Sebastian Lelio a de bonnes intentions, on en est convaincu. Il veut montrer, dès son protocole artistique au début de The Wonder, que la réalité n'est pas la fiction (et inversement), et que l'histoire qui va s'ensuivre n'est qu'une illusion. Parfait, on est perdu. Qu'est-ce qui est illusion, au juste, dans ce récit ? L'histoire
du canular alimentaire (une gamine qui prétend ne plus se nourrir que des "mânes" de ses ancêtres), la religion (une condamnation spirituelle qui serait bien malvenue), le pouvoir des femmes à fuir l'oppression (un message féministe difficile à mettre en application dans la réalité) ?
On ne sait pas, puisque le film se clôture de la même façon, en sortant du cadre du fictif (une balourdise de mise en scène dont on se remet mal : c'est moche, bas de plafond, ultra littéral, et très prétentieux) pour nous dire "c'est une fiction". On comblera le trou selon sa propre compréhension, chacun choisira ce que Sebastian a voulu dire.

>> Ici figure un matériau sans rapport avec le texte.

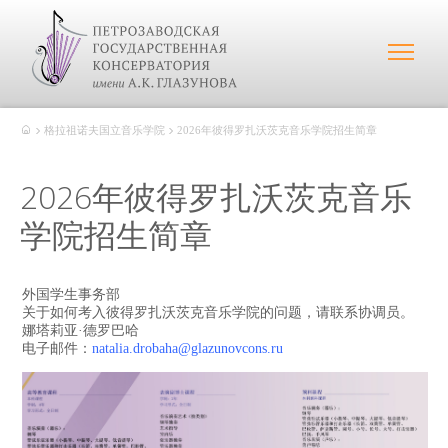
格拉祖诺夫国立音乐学院
2026年彼得罗扎沃茨克音乐学院招生简章
2026年彼得罗扎沃茨克音乐
学院招生简章
外国学生事务部
关于如何考入彼得罗扎沃茨克音乐学院的问题，请联系协调员。
娜塔莉亚·德罗巴哈
电子邮件：
natalia.drobaha@glazunovcons.ru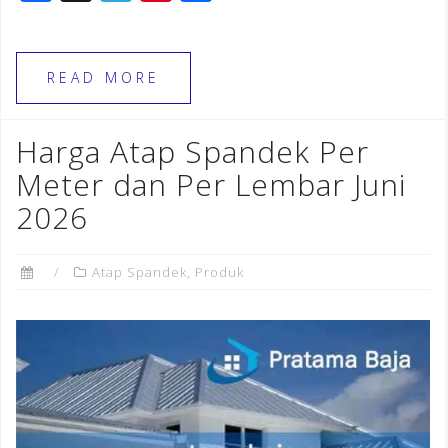
a
el
n
h
c
e
te
ar
e
gr
r
e
READ MORE
b
a
e
o
m
st
Harga Atap Spandek Per
o
Meter dan Per Lembar Juni
k
2026
Atap Spandek
,
Produk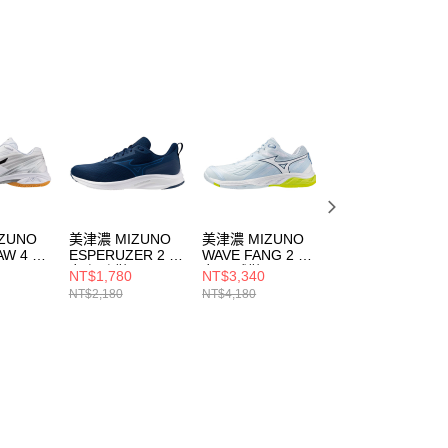
ZUNO
美津濃 MIZUNO
美津濃 MIZUNO
美津濃 MIZUNO
AW 4 男
ESPERUZER 2 男
WAVE FANG 2 男
FANG 男女 羽球
女 慢跑鞋
女 羽球鞋
71GA242315
NT$1,780
NT$3,340
NT$2,780
307
K1GA244451
71GA231352
NT$2,180
NT$4,180
NT$3,480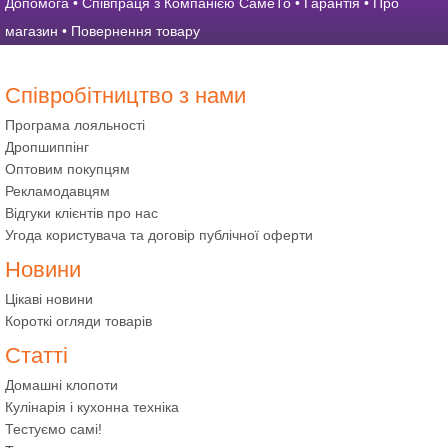
Допомога
•
Співпраця з Компанією СамеТо
•
Гарантія
•
Про
магазин
•
Повернення товару
Співробітництво з нами
Програма лояльності
Дропшиппінг
Оптовим покупцям
Рекламодавцям
Відгуки клієнтів про нас
Угода користувача та договір публічної оферти
Новини
Цікаві новини
Короткі огляди товарів
Статті
Домашні клопоти
Кулінарія і кухонна техніка
Тестуємо самі!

Pour notre part, entre l'entrée et la sortie du plateau, on s'est plus qu'ennuyé, avec cette histoire de mystère divin dont on cherche rapidement l'origine, voulant à la fois y croire et même temps savoir si l'on n'est pas dupé par une gamine maligne... Le rythme ne suit pas (film bien trop lent), Florence Pugh (d'habitude en forme, ici fatiguée) peine à retenir notre attention, et on est traumatisé par le nombre hallucinant de fois où on a entendu "mânes" (on pense que le dialoguiste est payé au nombre de fois où le mot apparaît, quand les dialogues sont littéralement : "Ce sont les mânes." / "Les mânes ?" / "Les mânes." / "Les mânes..."). Les filtres marron en intérieur et gris en extérieur n'arrangent pas notre enthousiasme à rester accroché au film, une béquille de plus pour nous faire comprendre le drame qui se joue (pourquoi cette petite fille s'affame ? Quel lourd secret cache-t-elle ?). On ressort de The Wonder fatigué, en ayant l'impression de n'avoir pas vraiment compris ce que Sébastian Lelio voulait nous dire, et en ayant subi cinquante fois la même scène et les mêmes dialogues. Une vraie pub de Comme J'aime.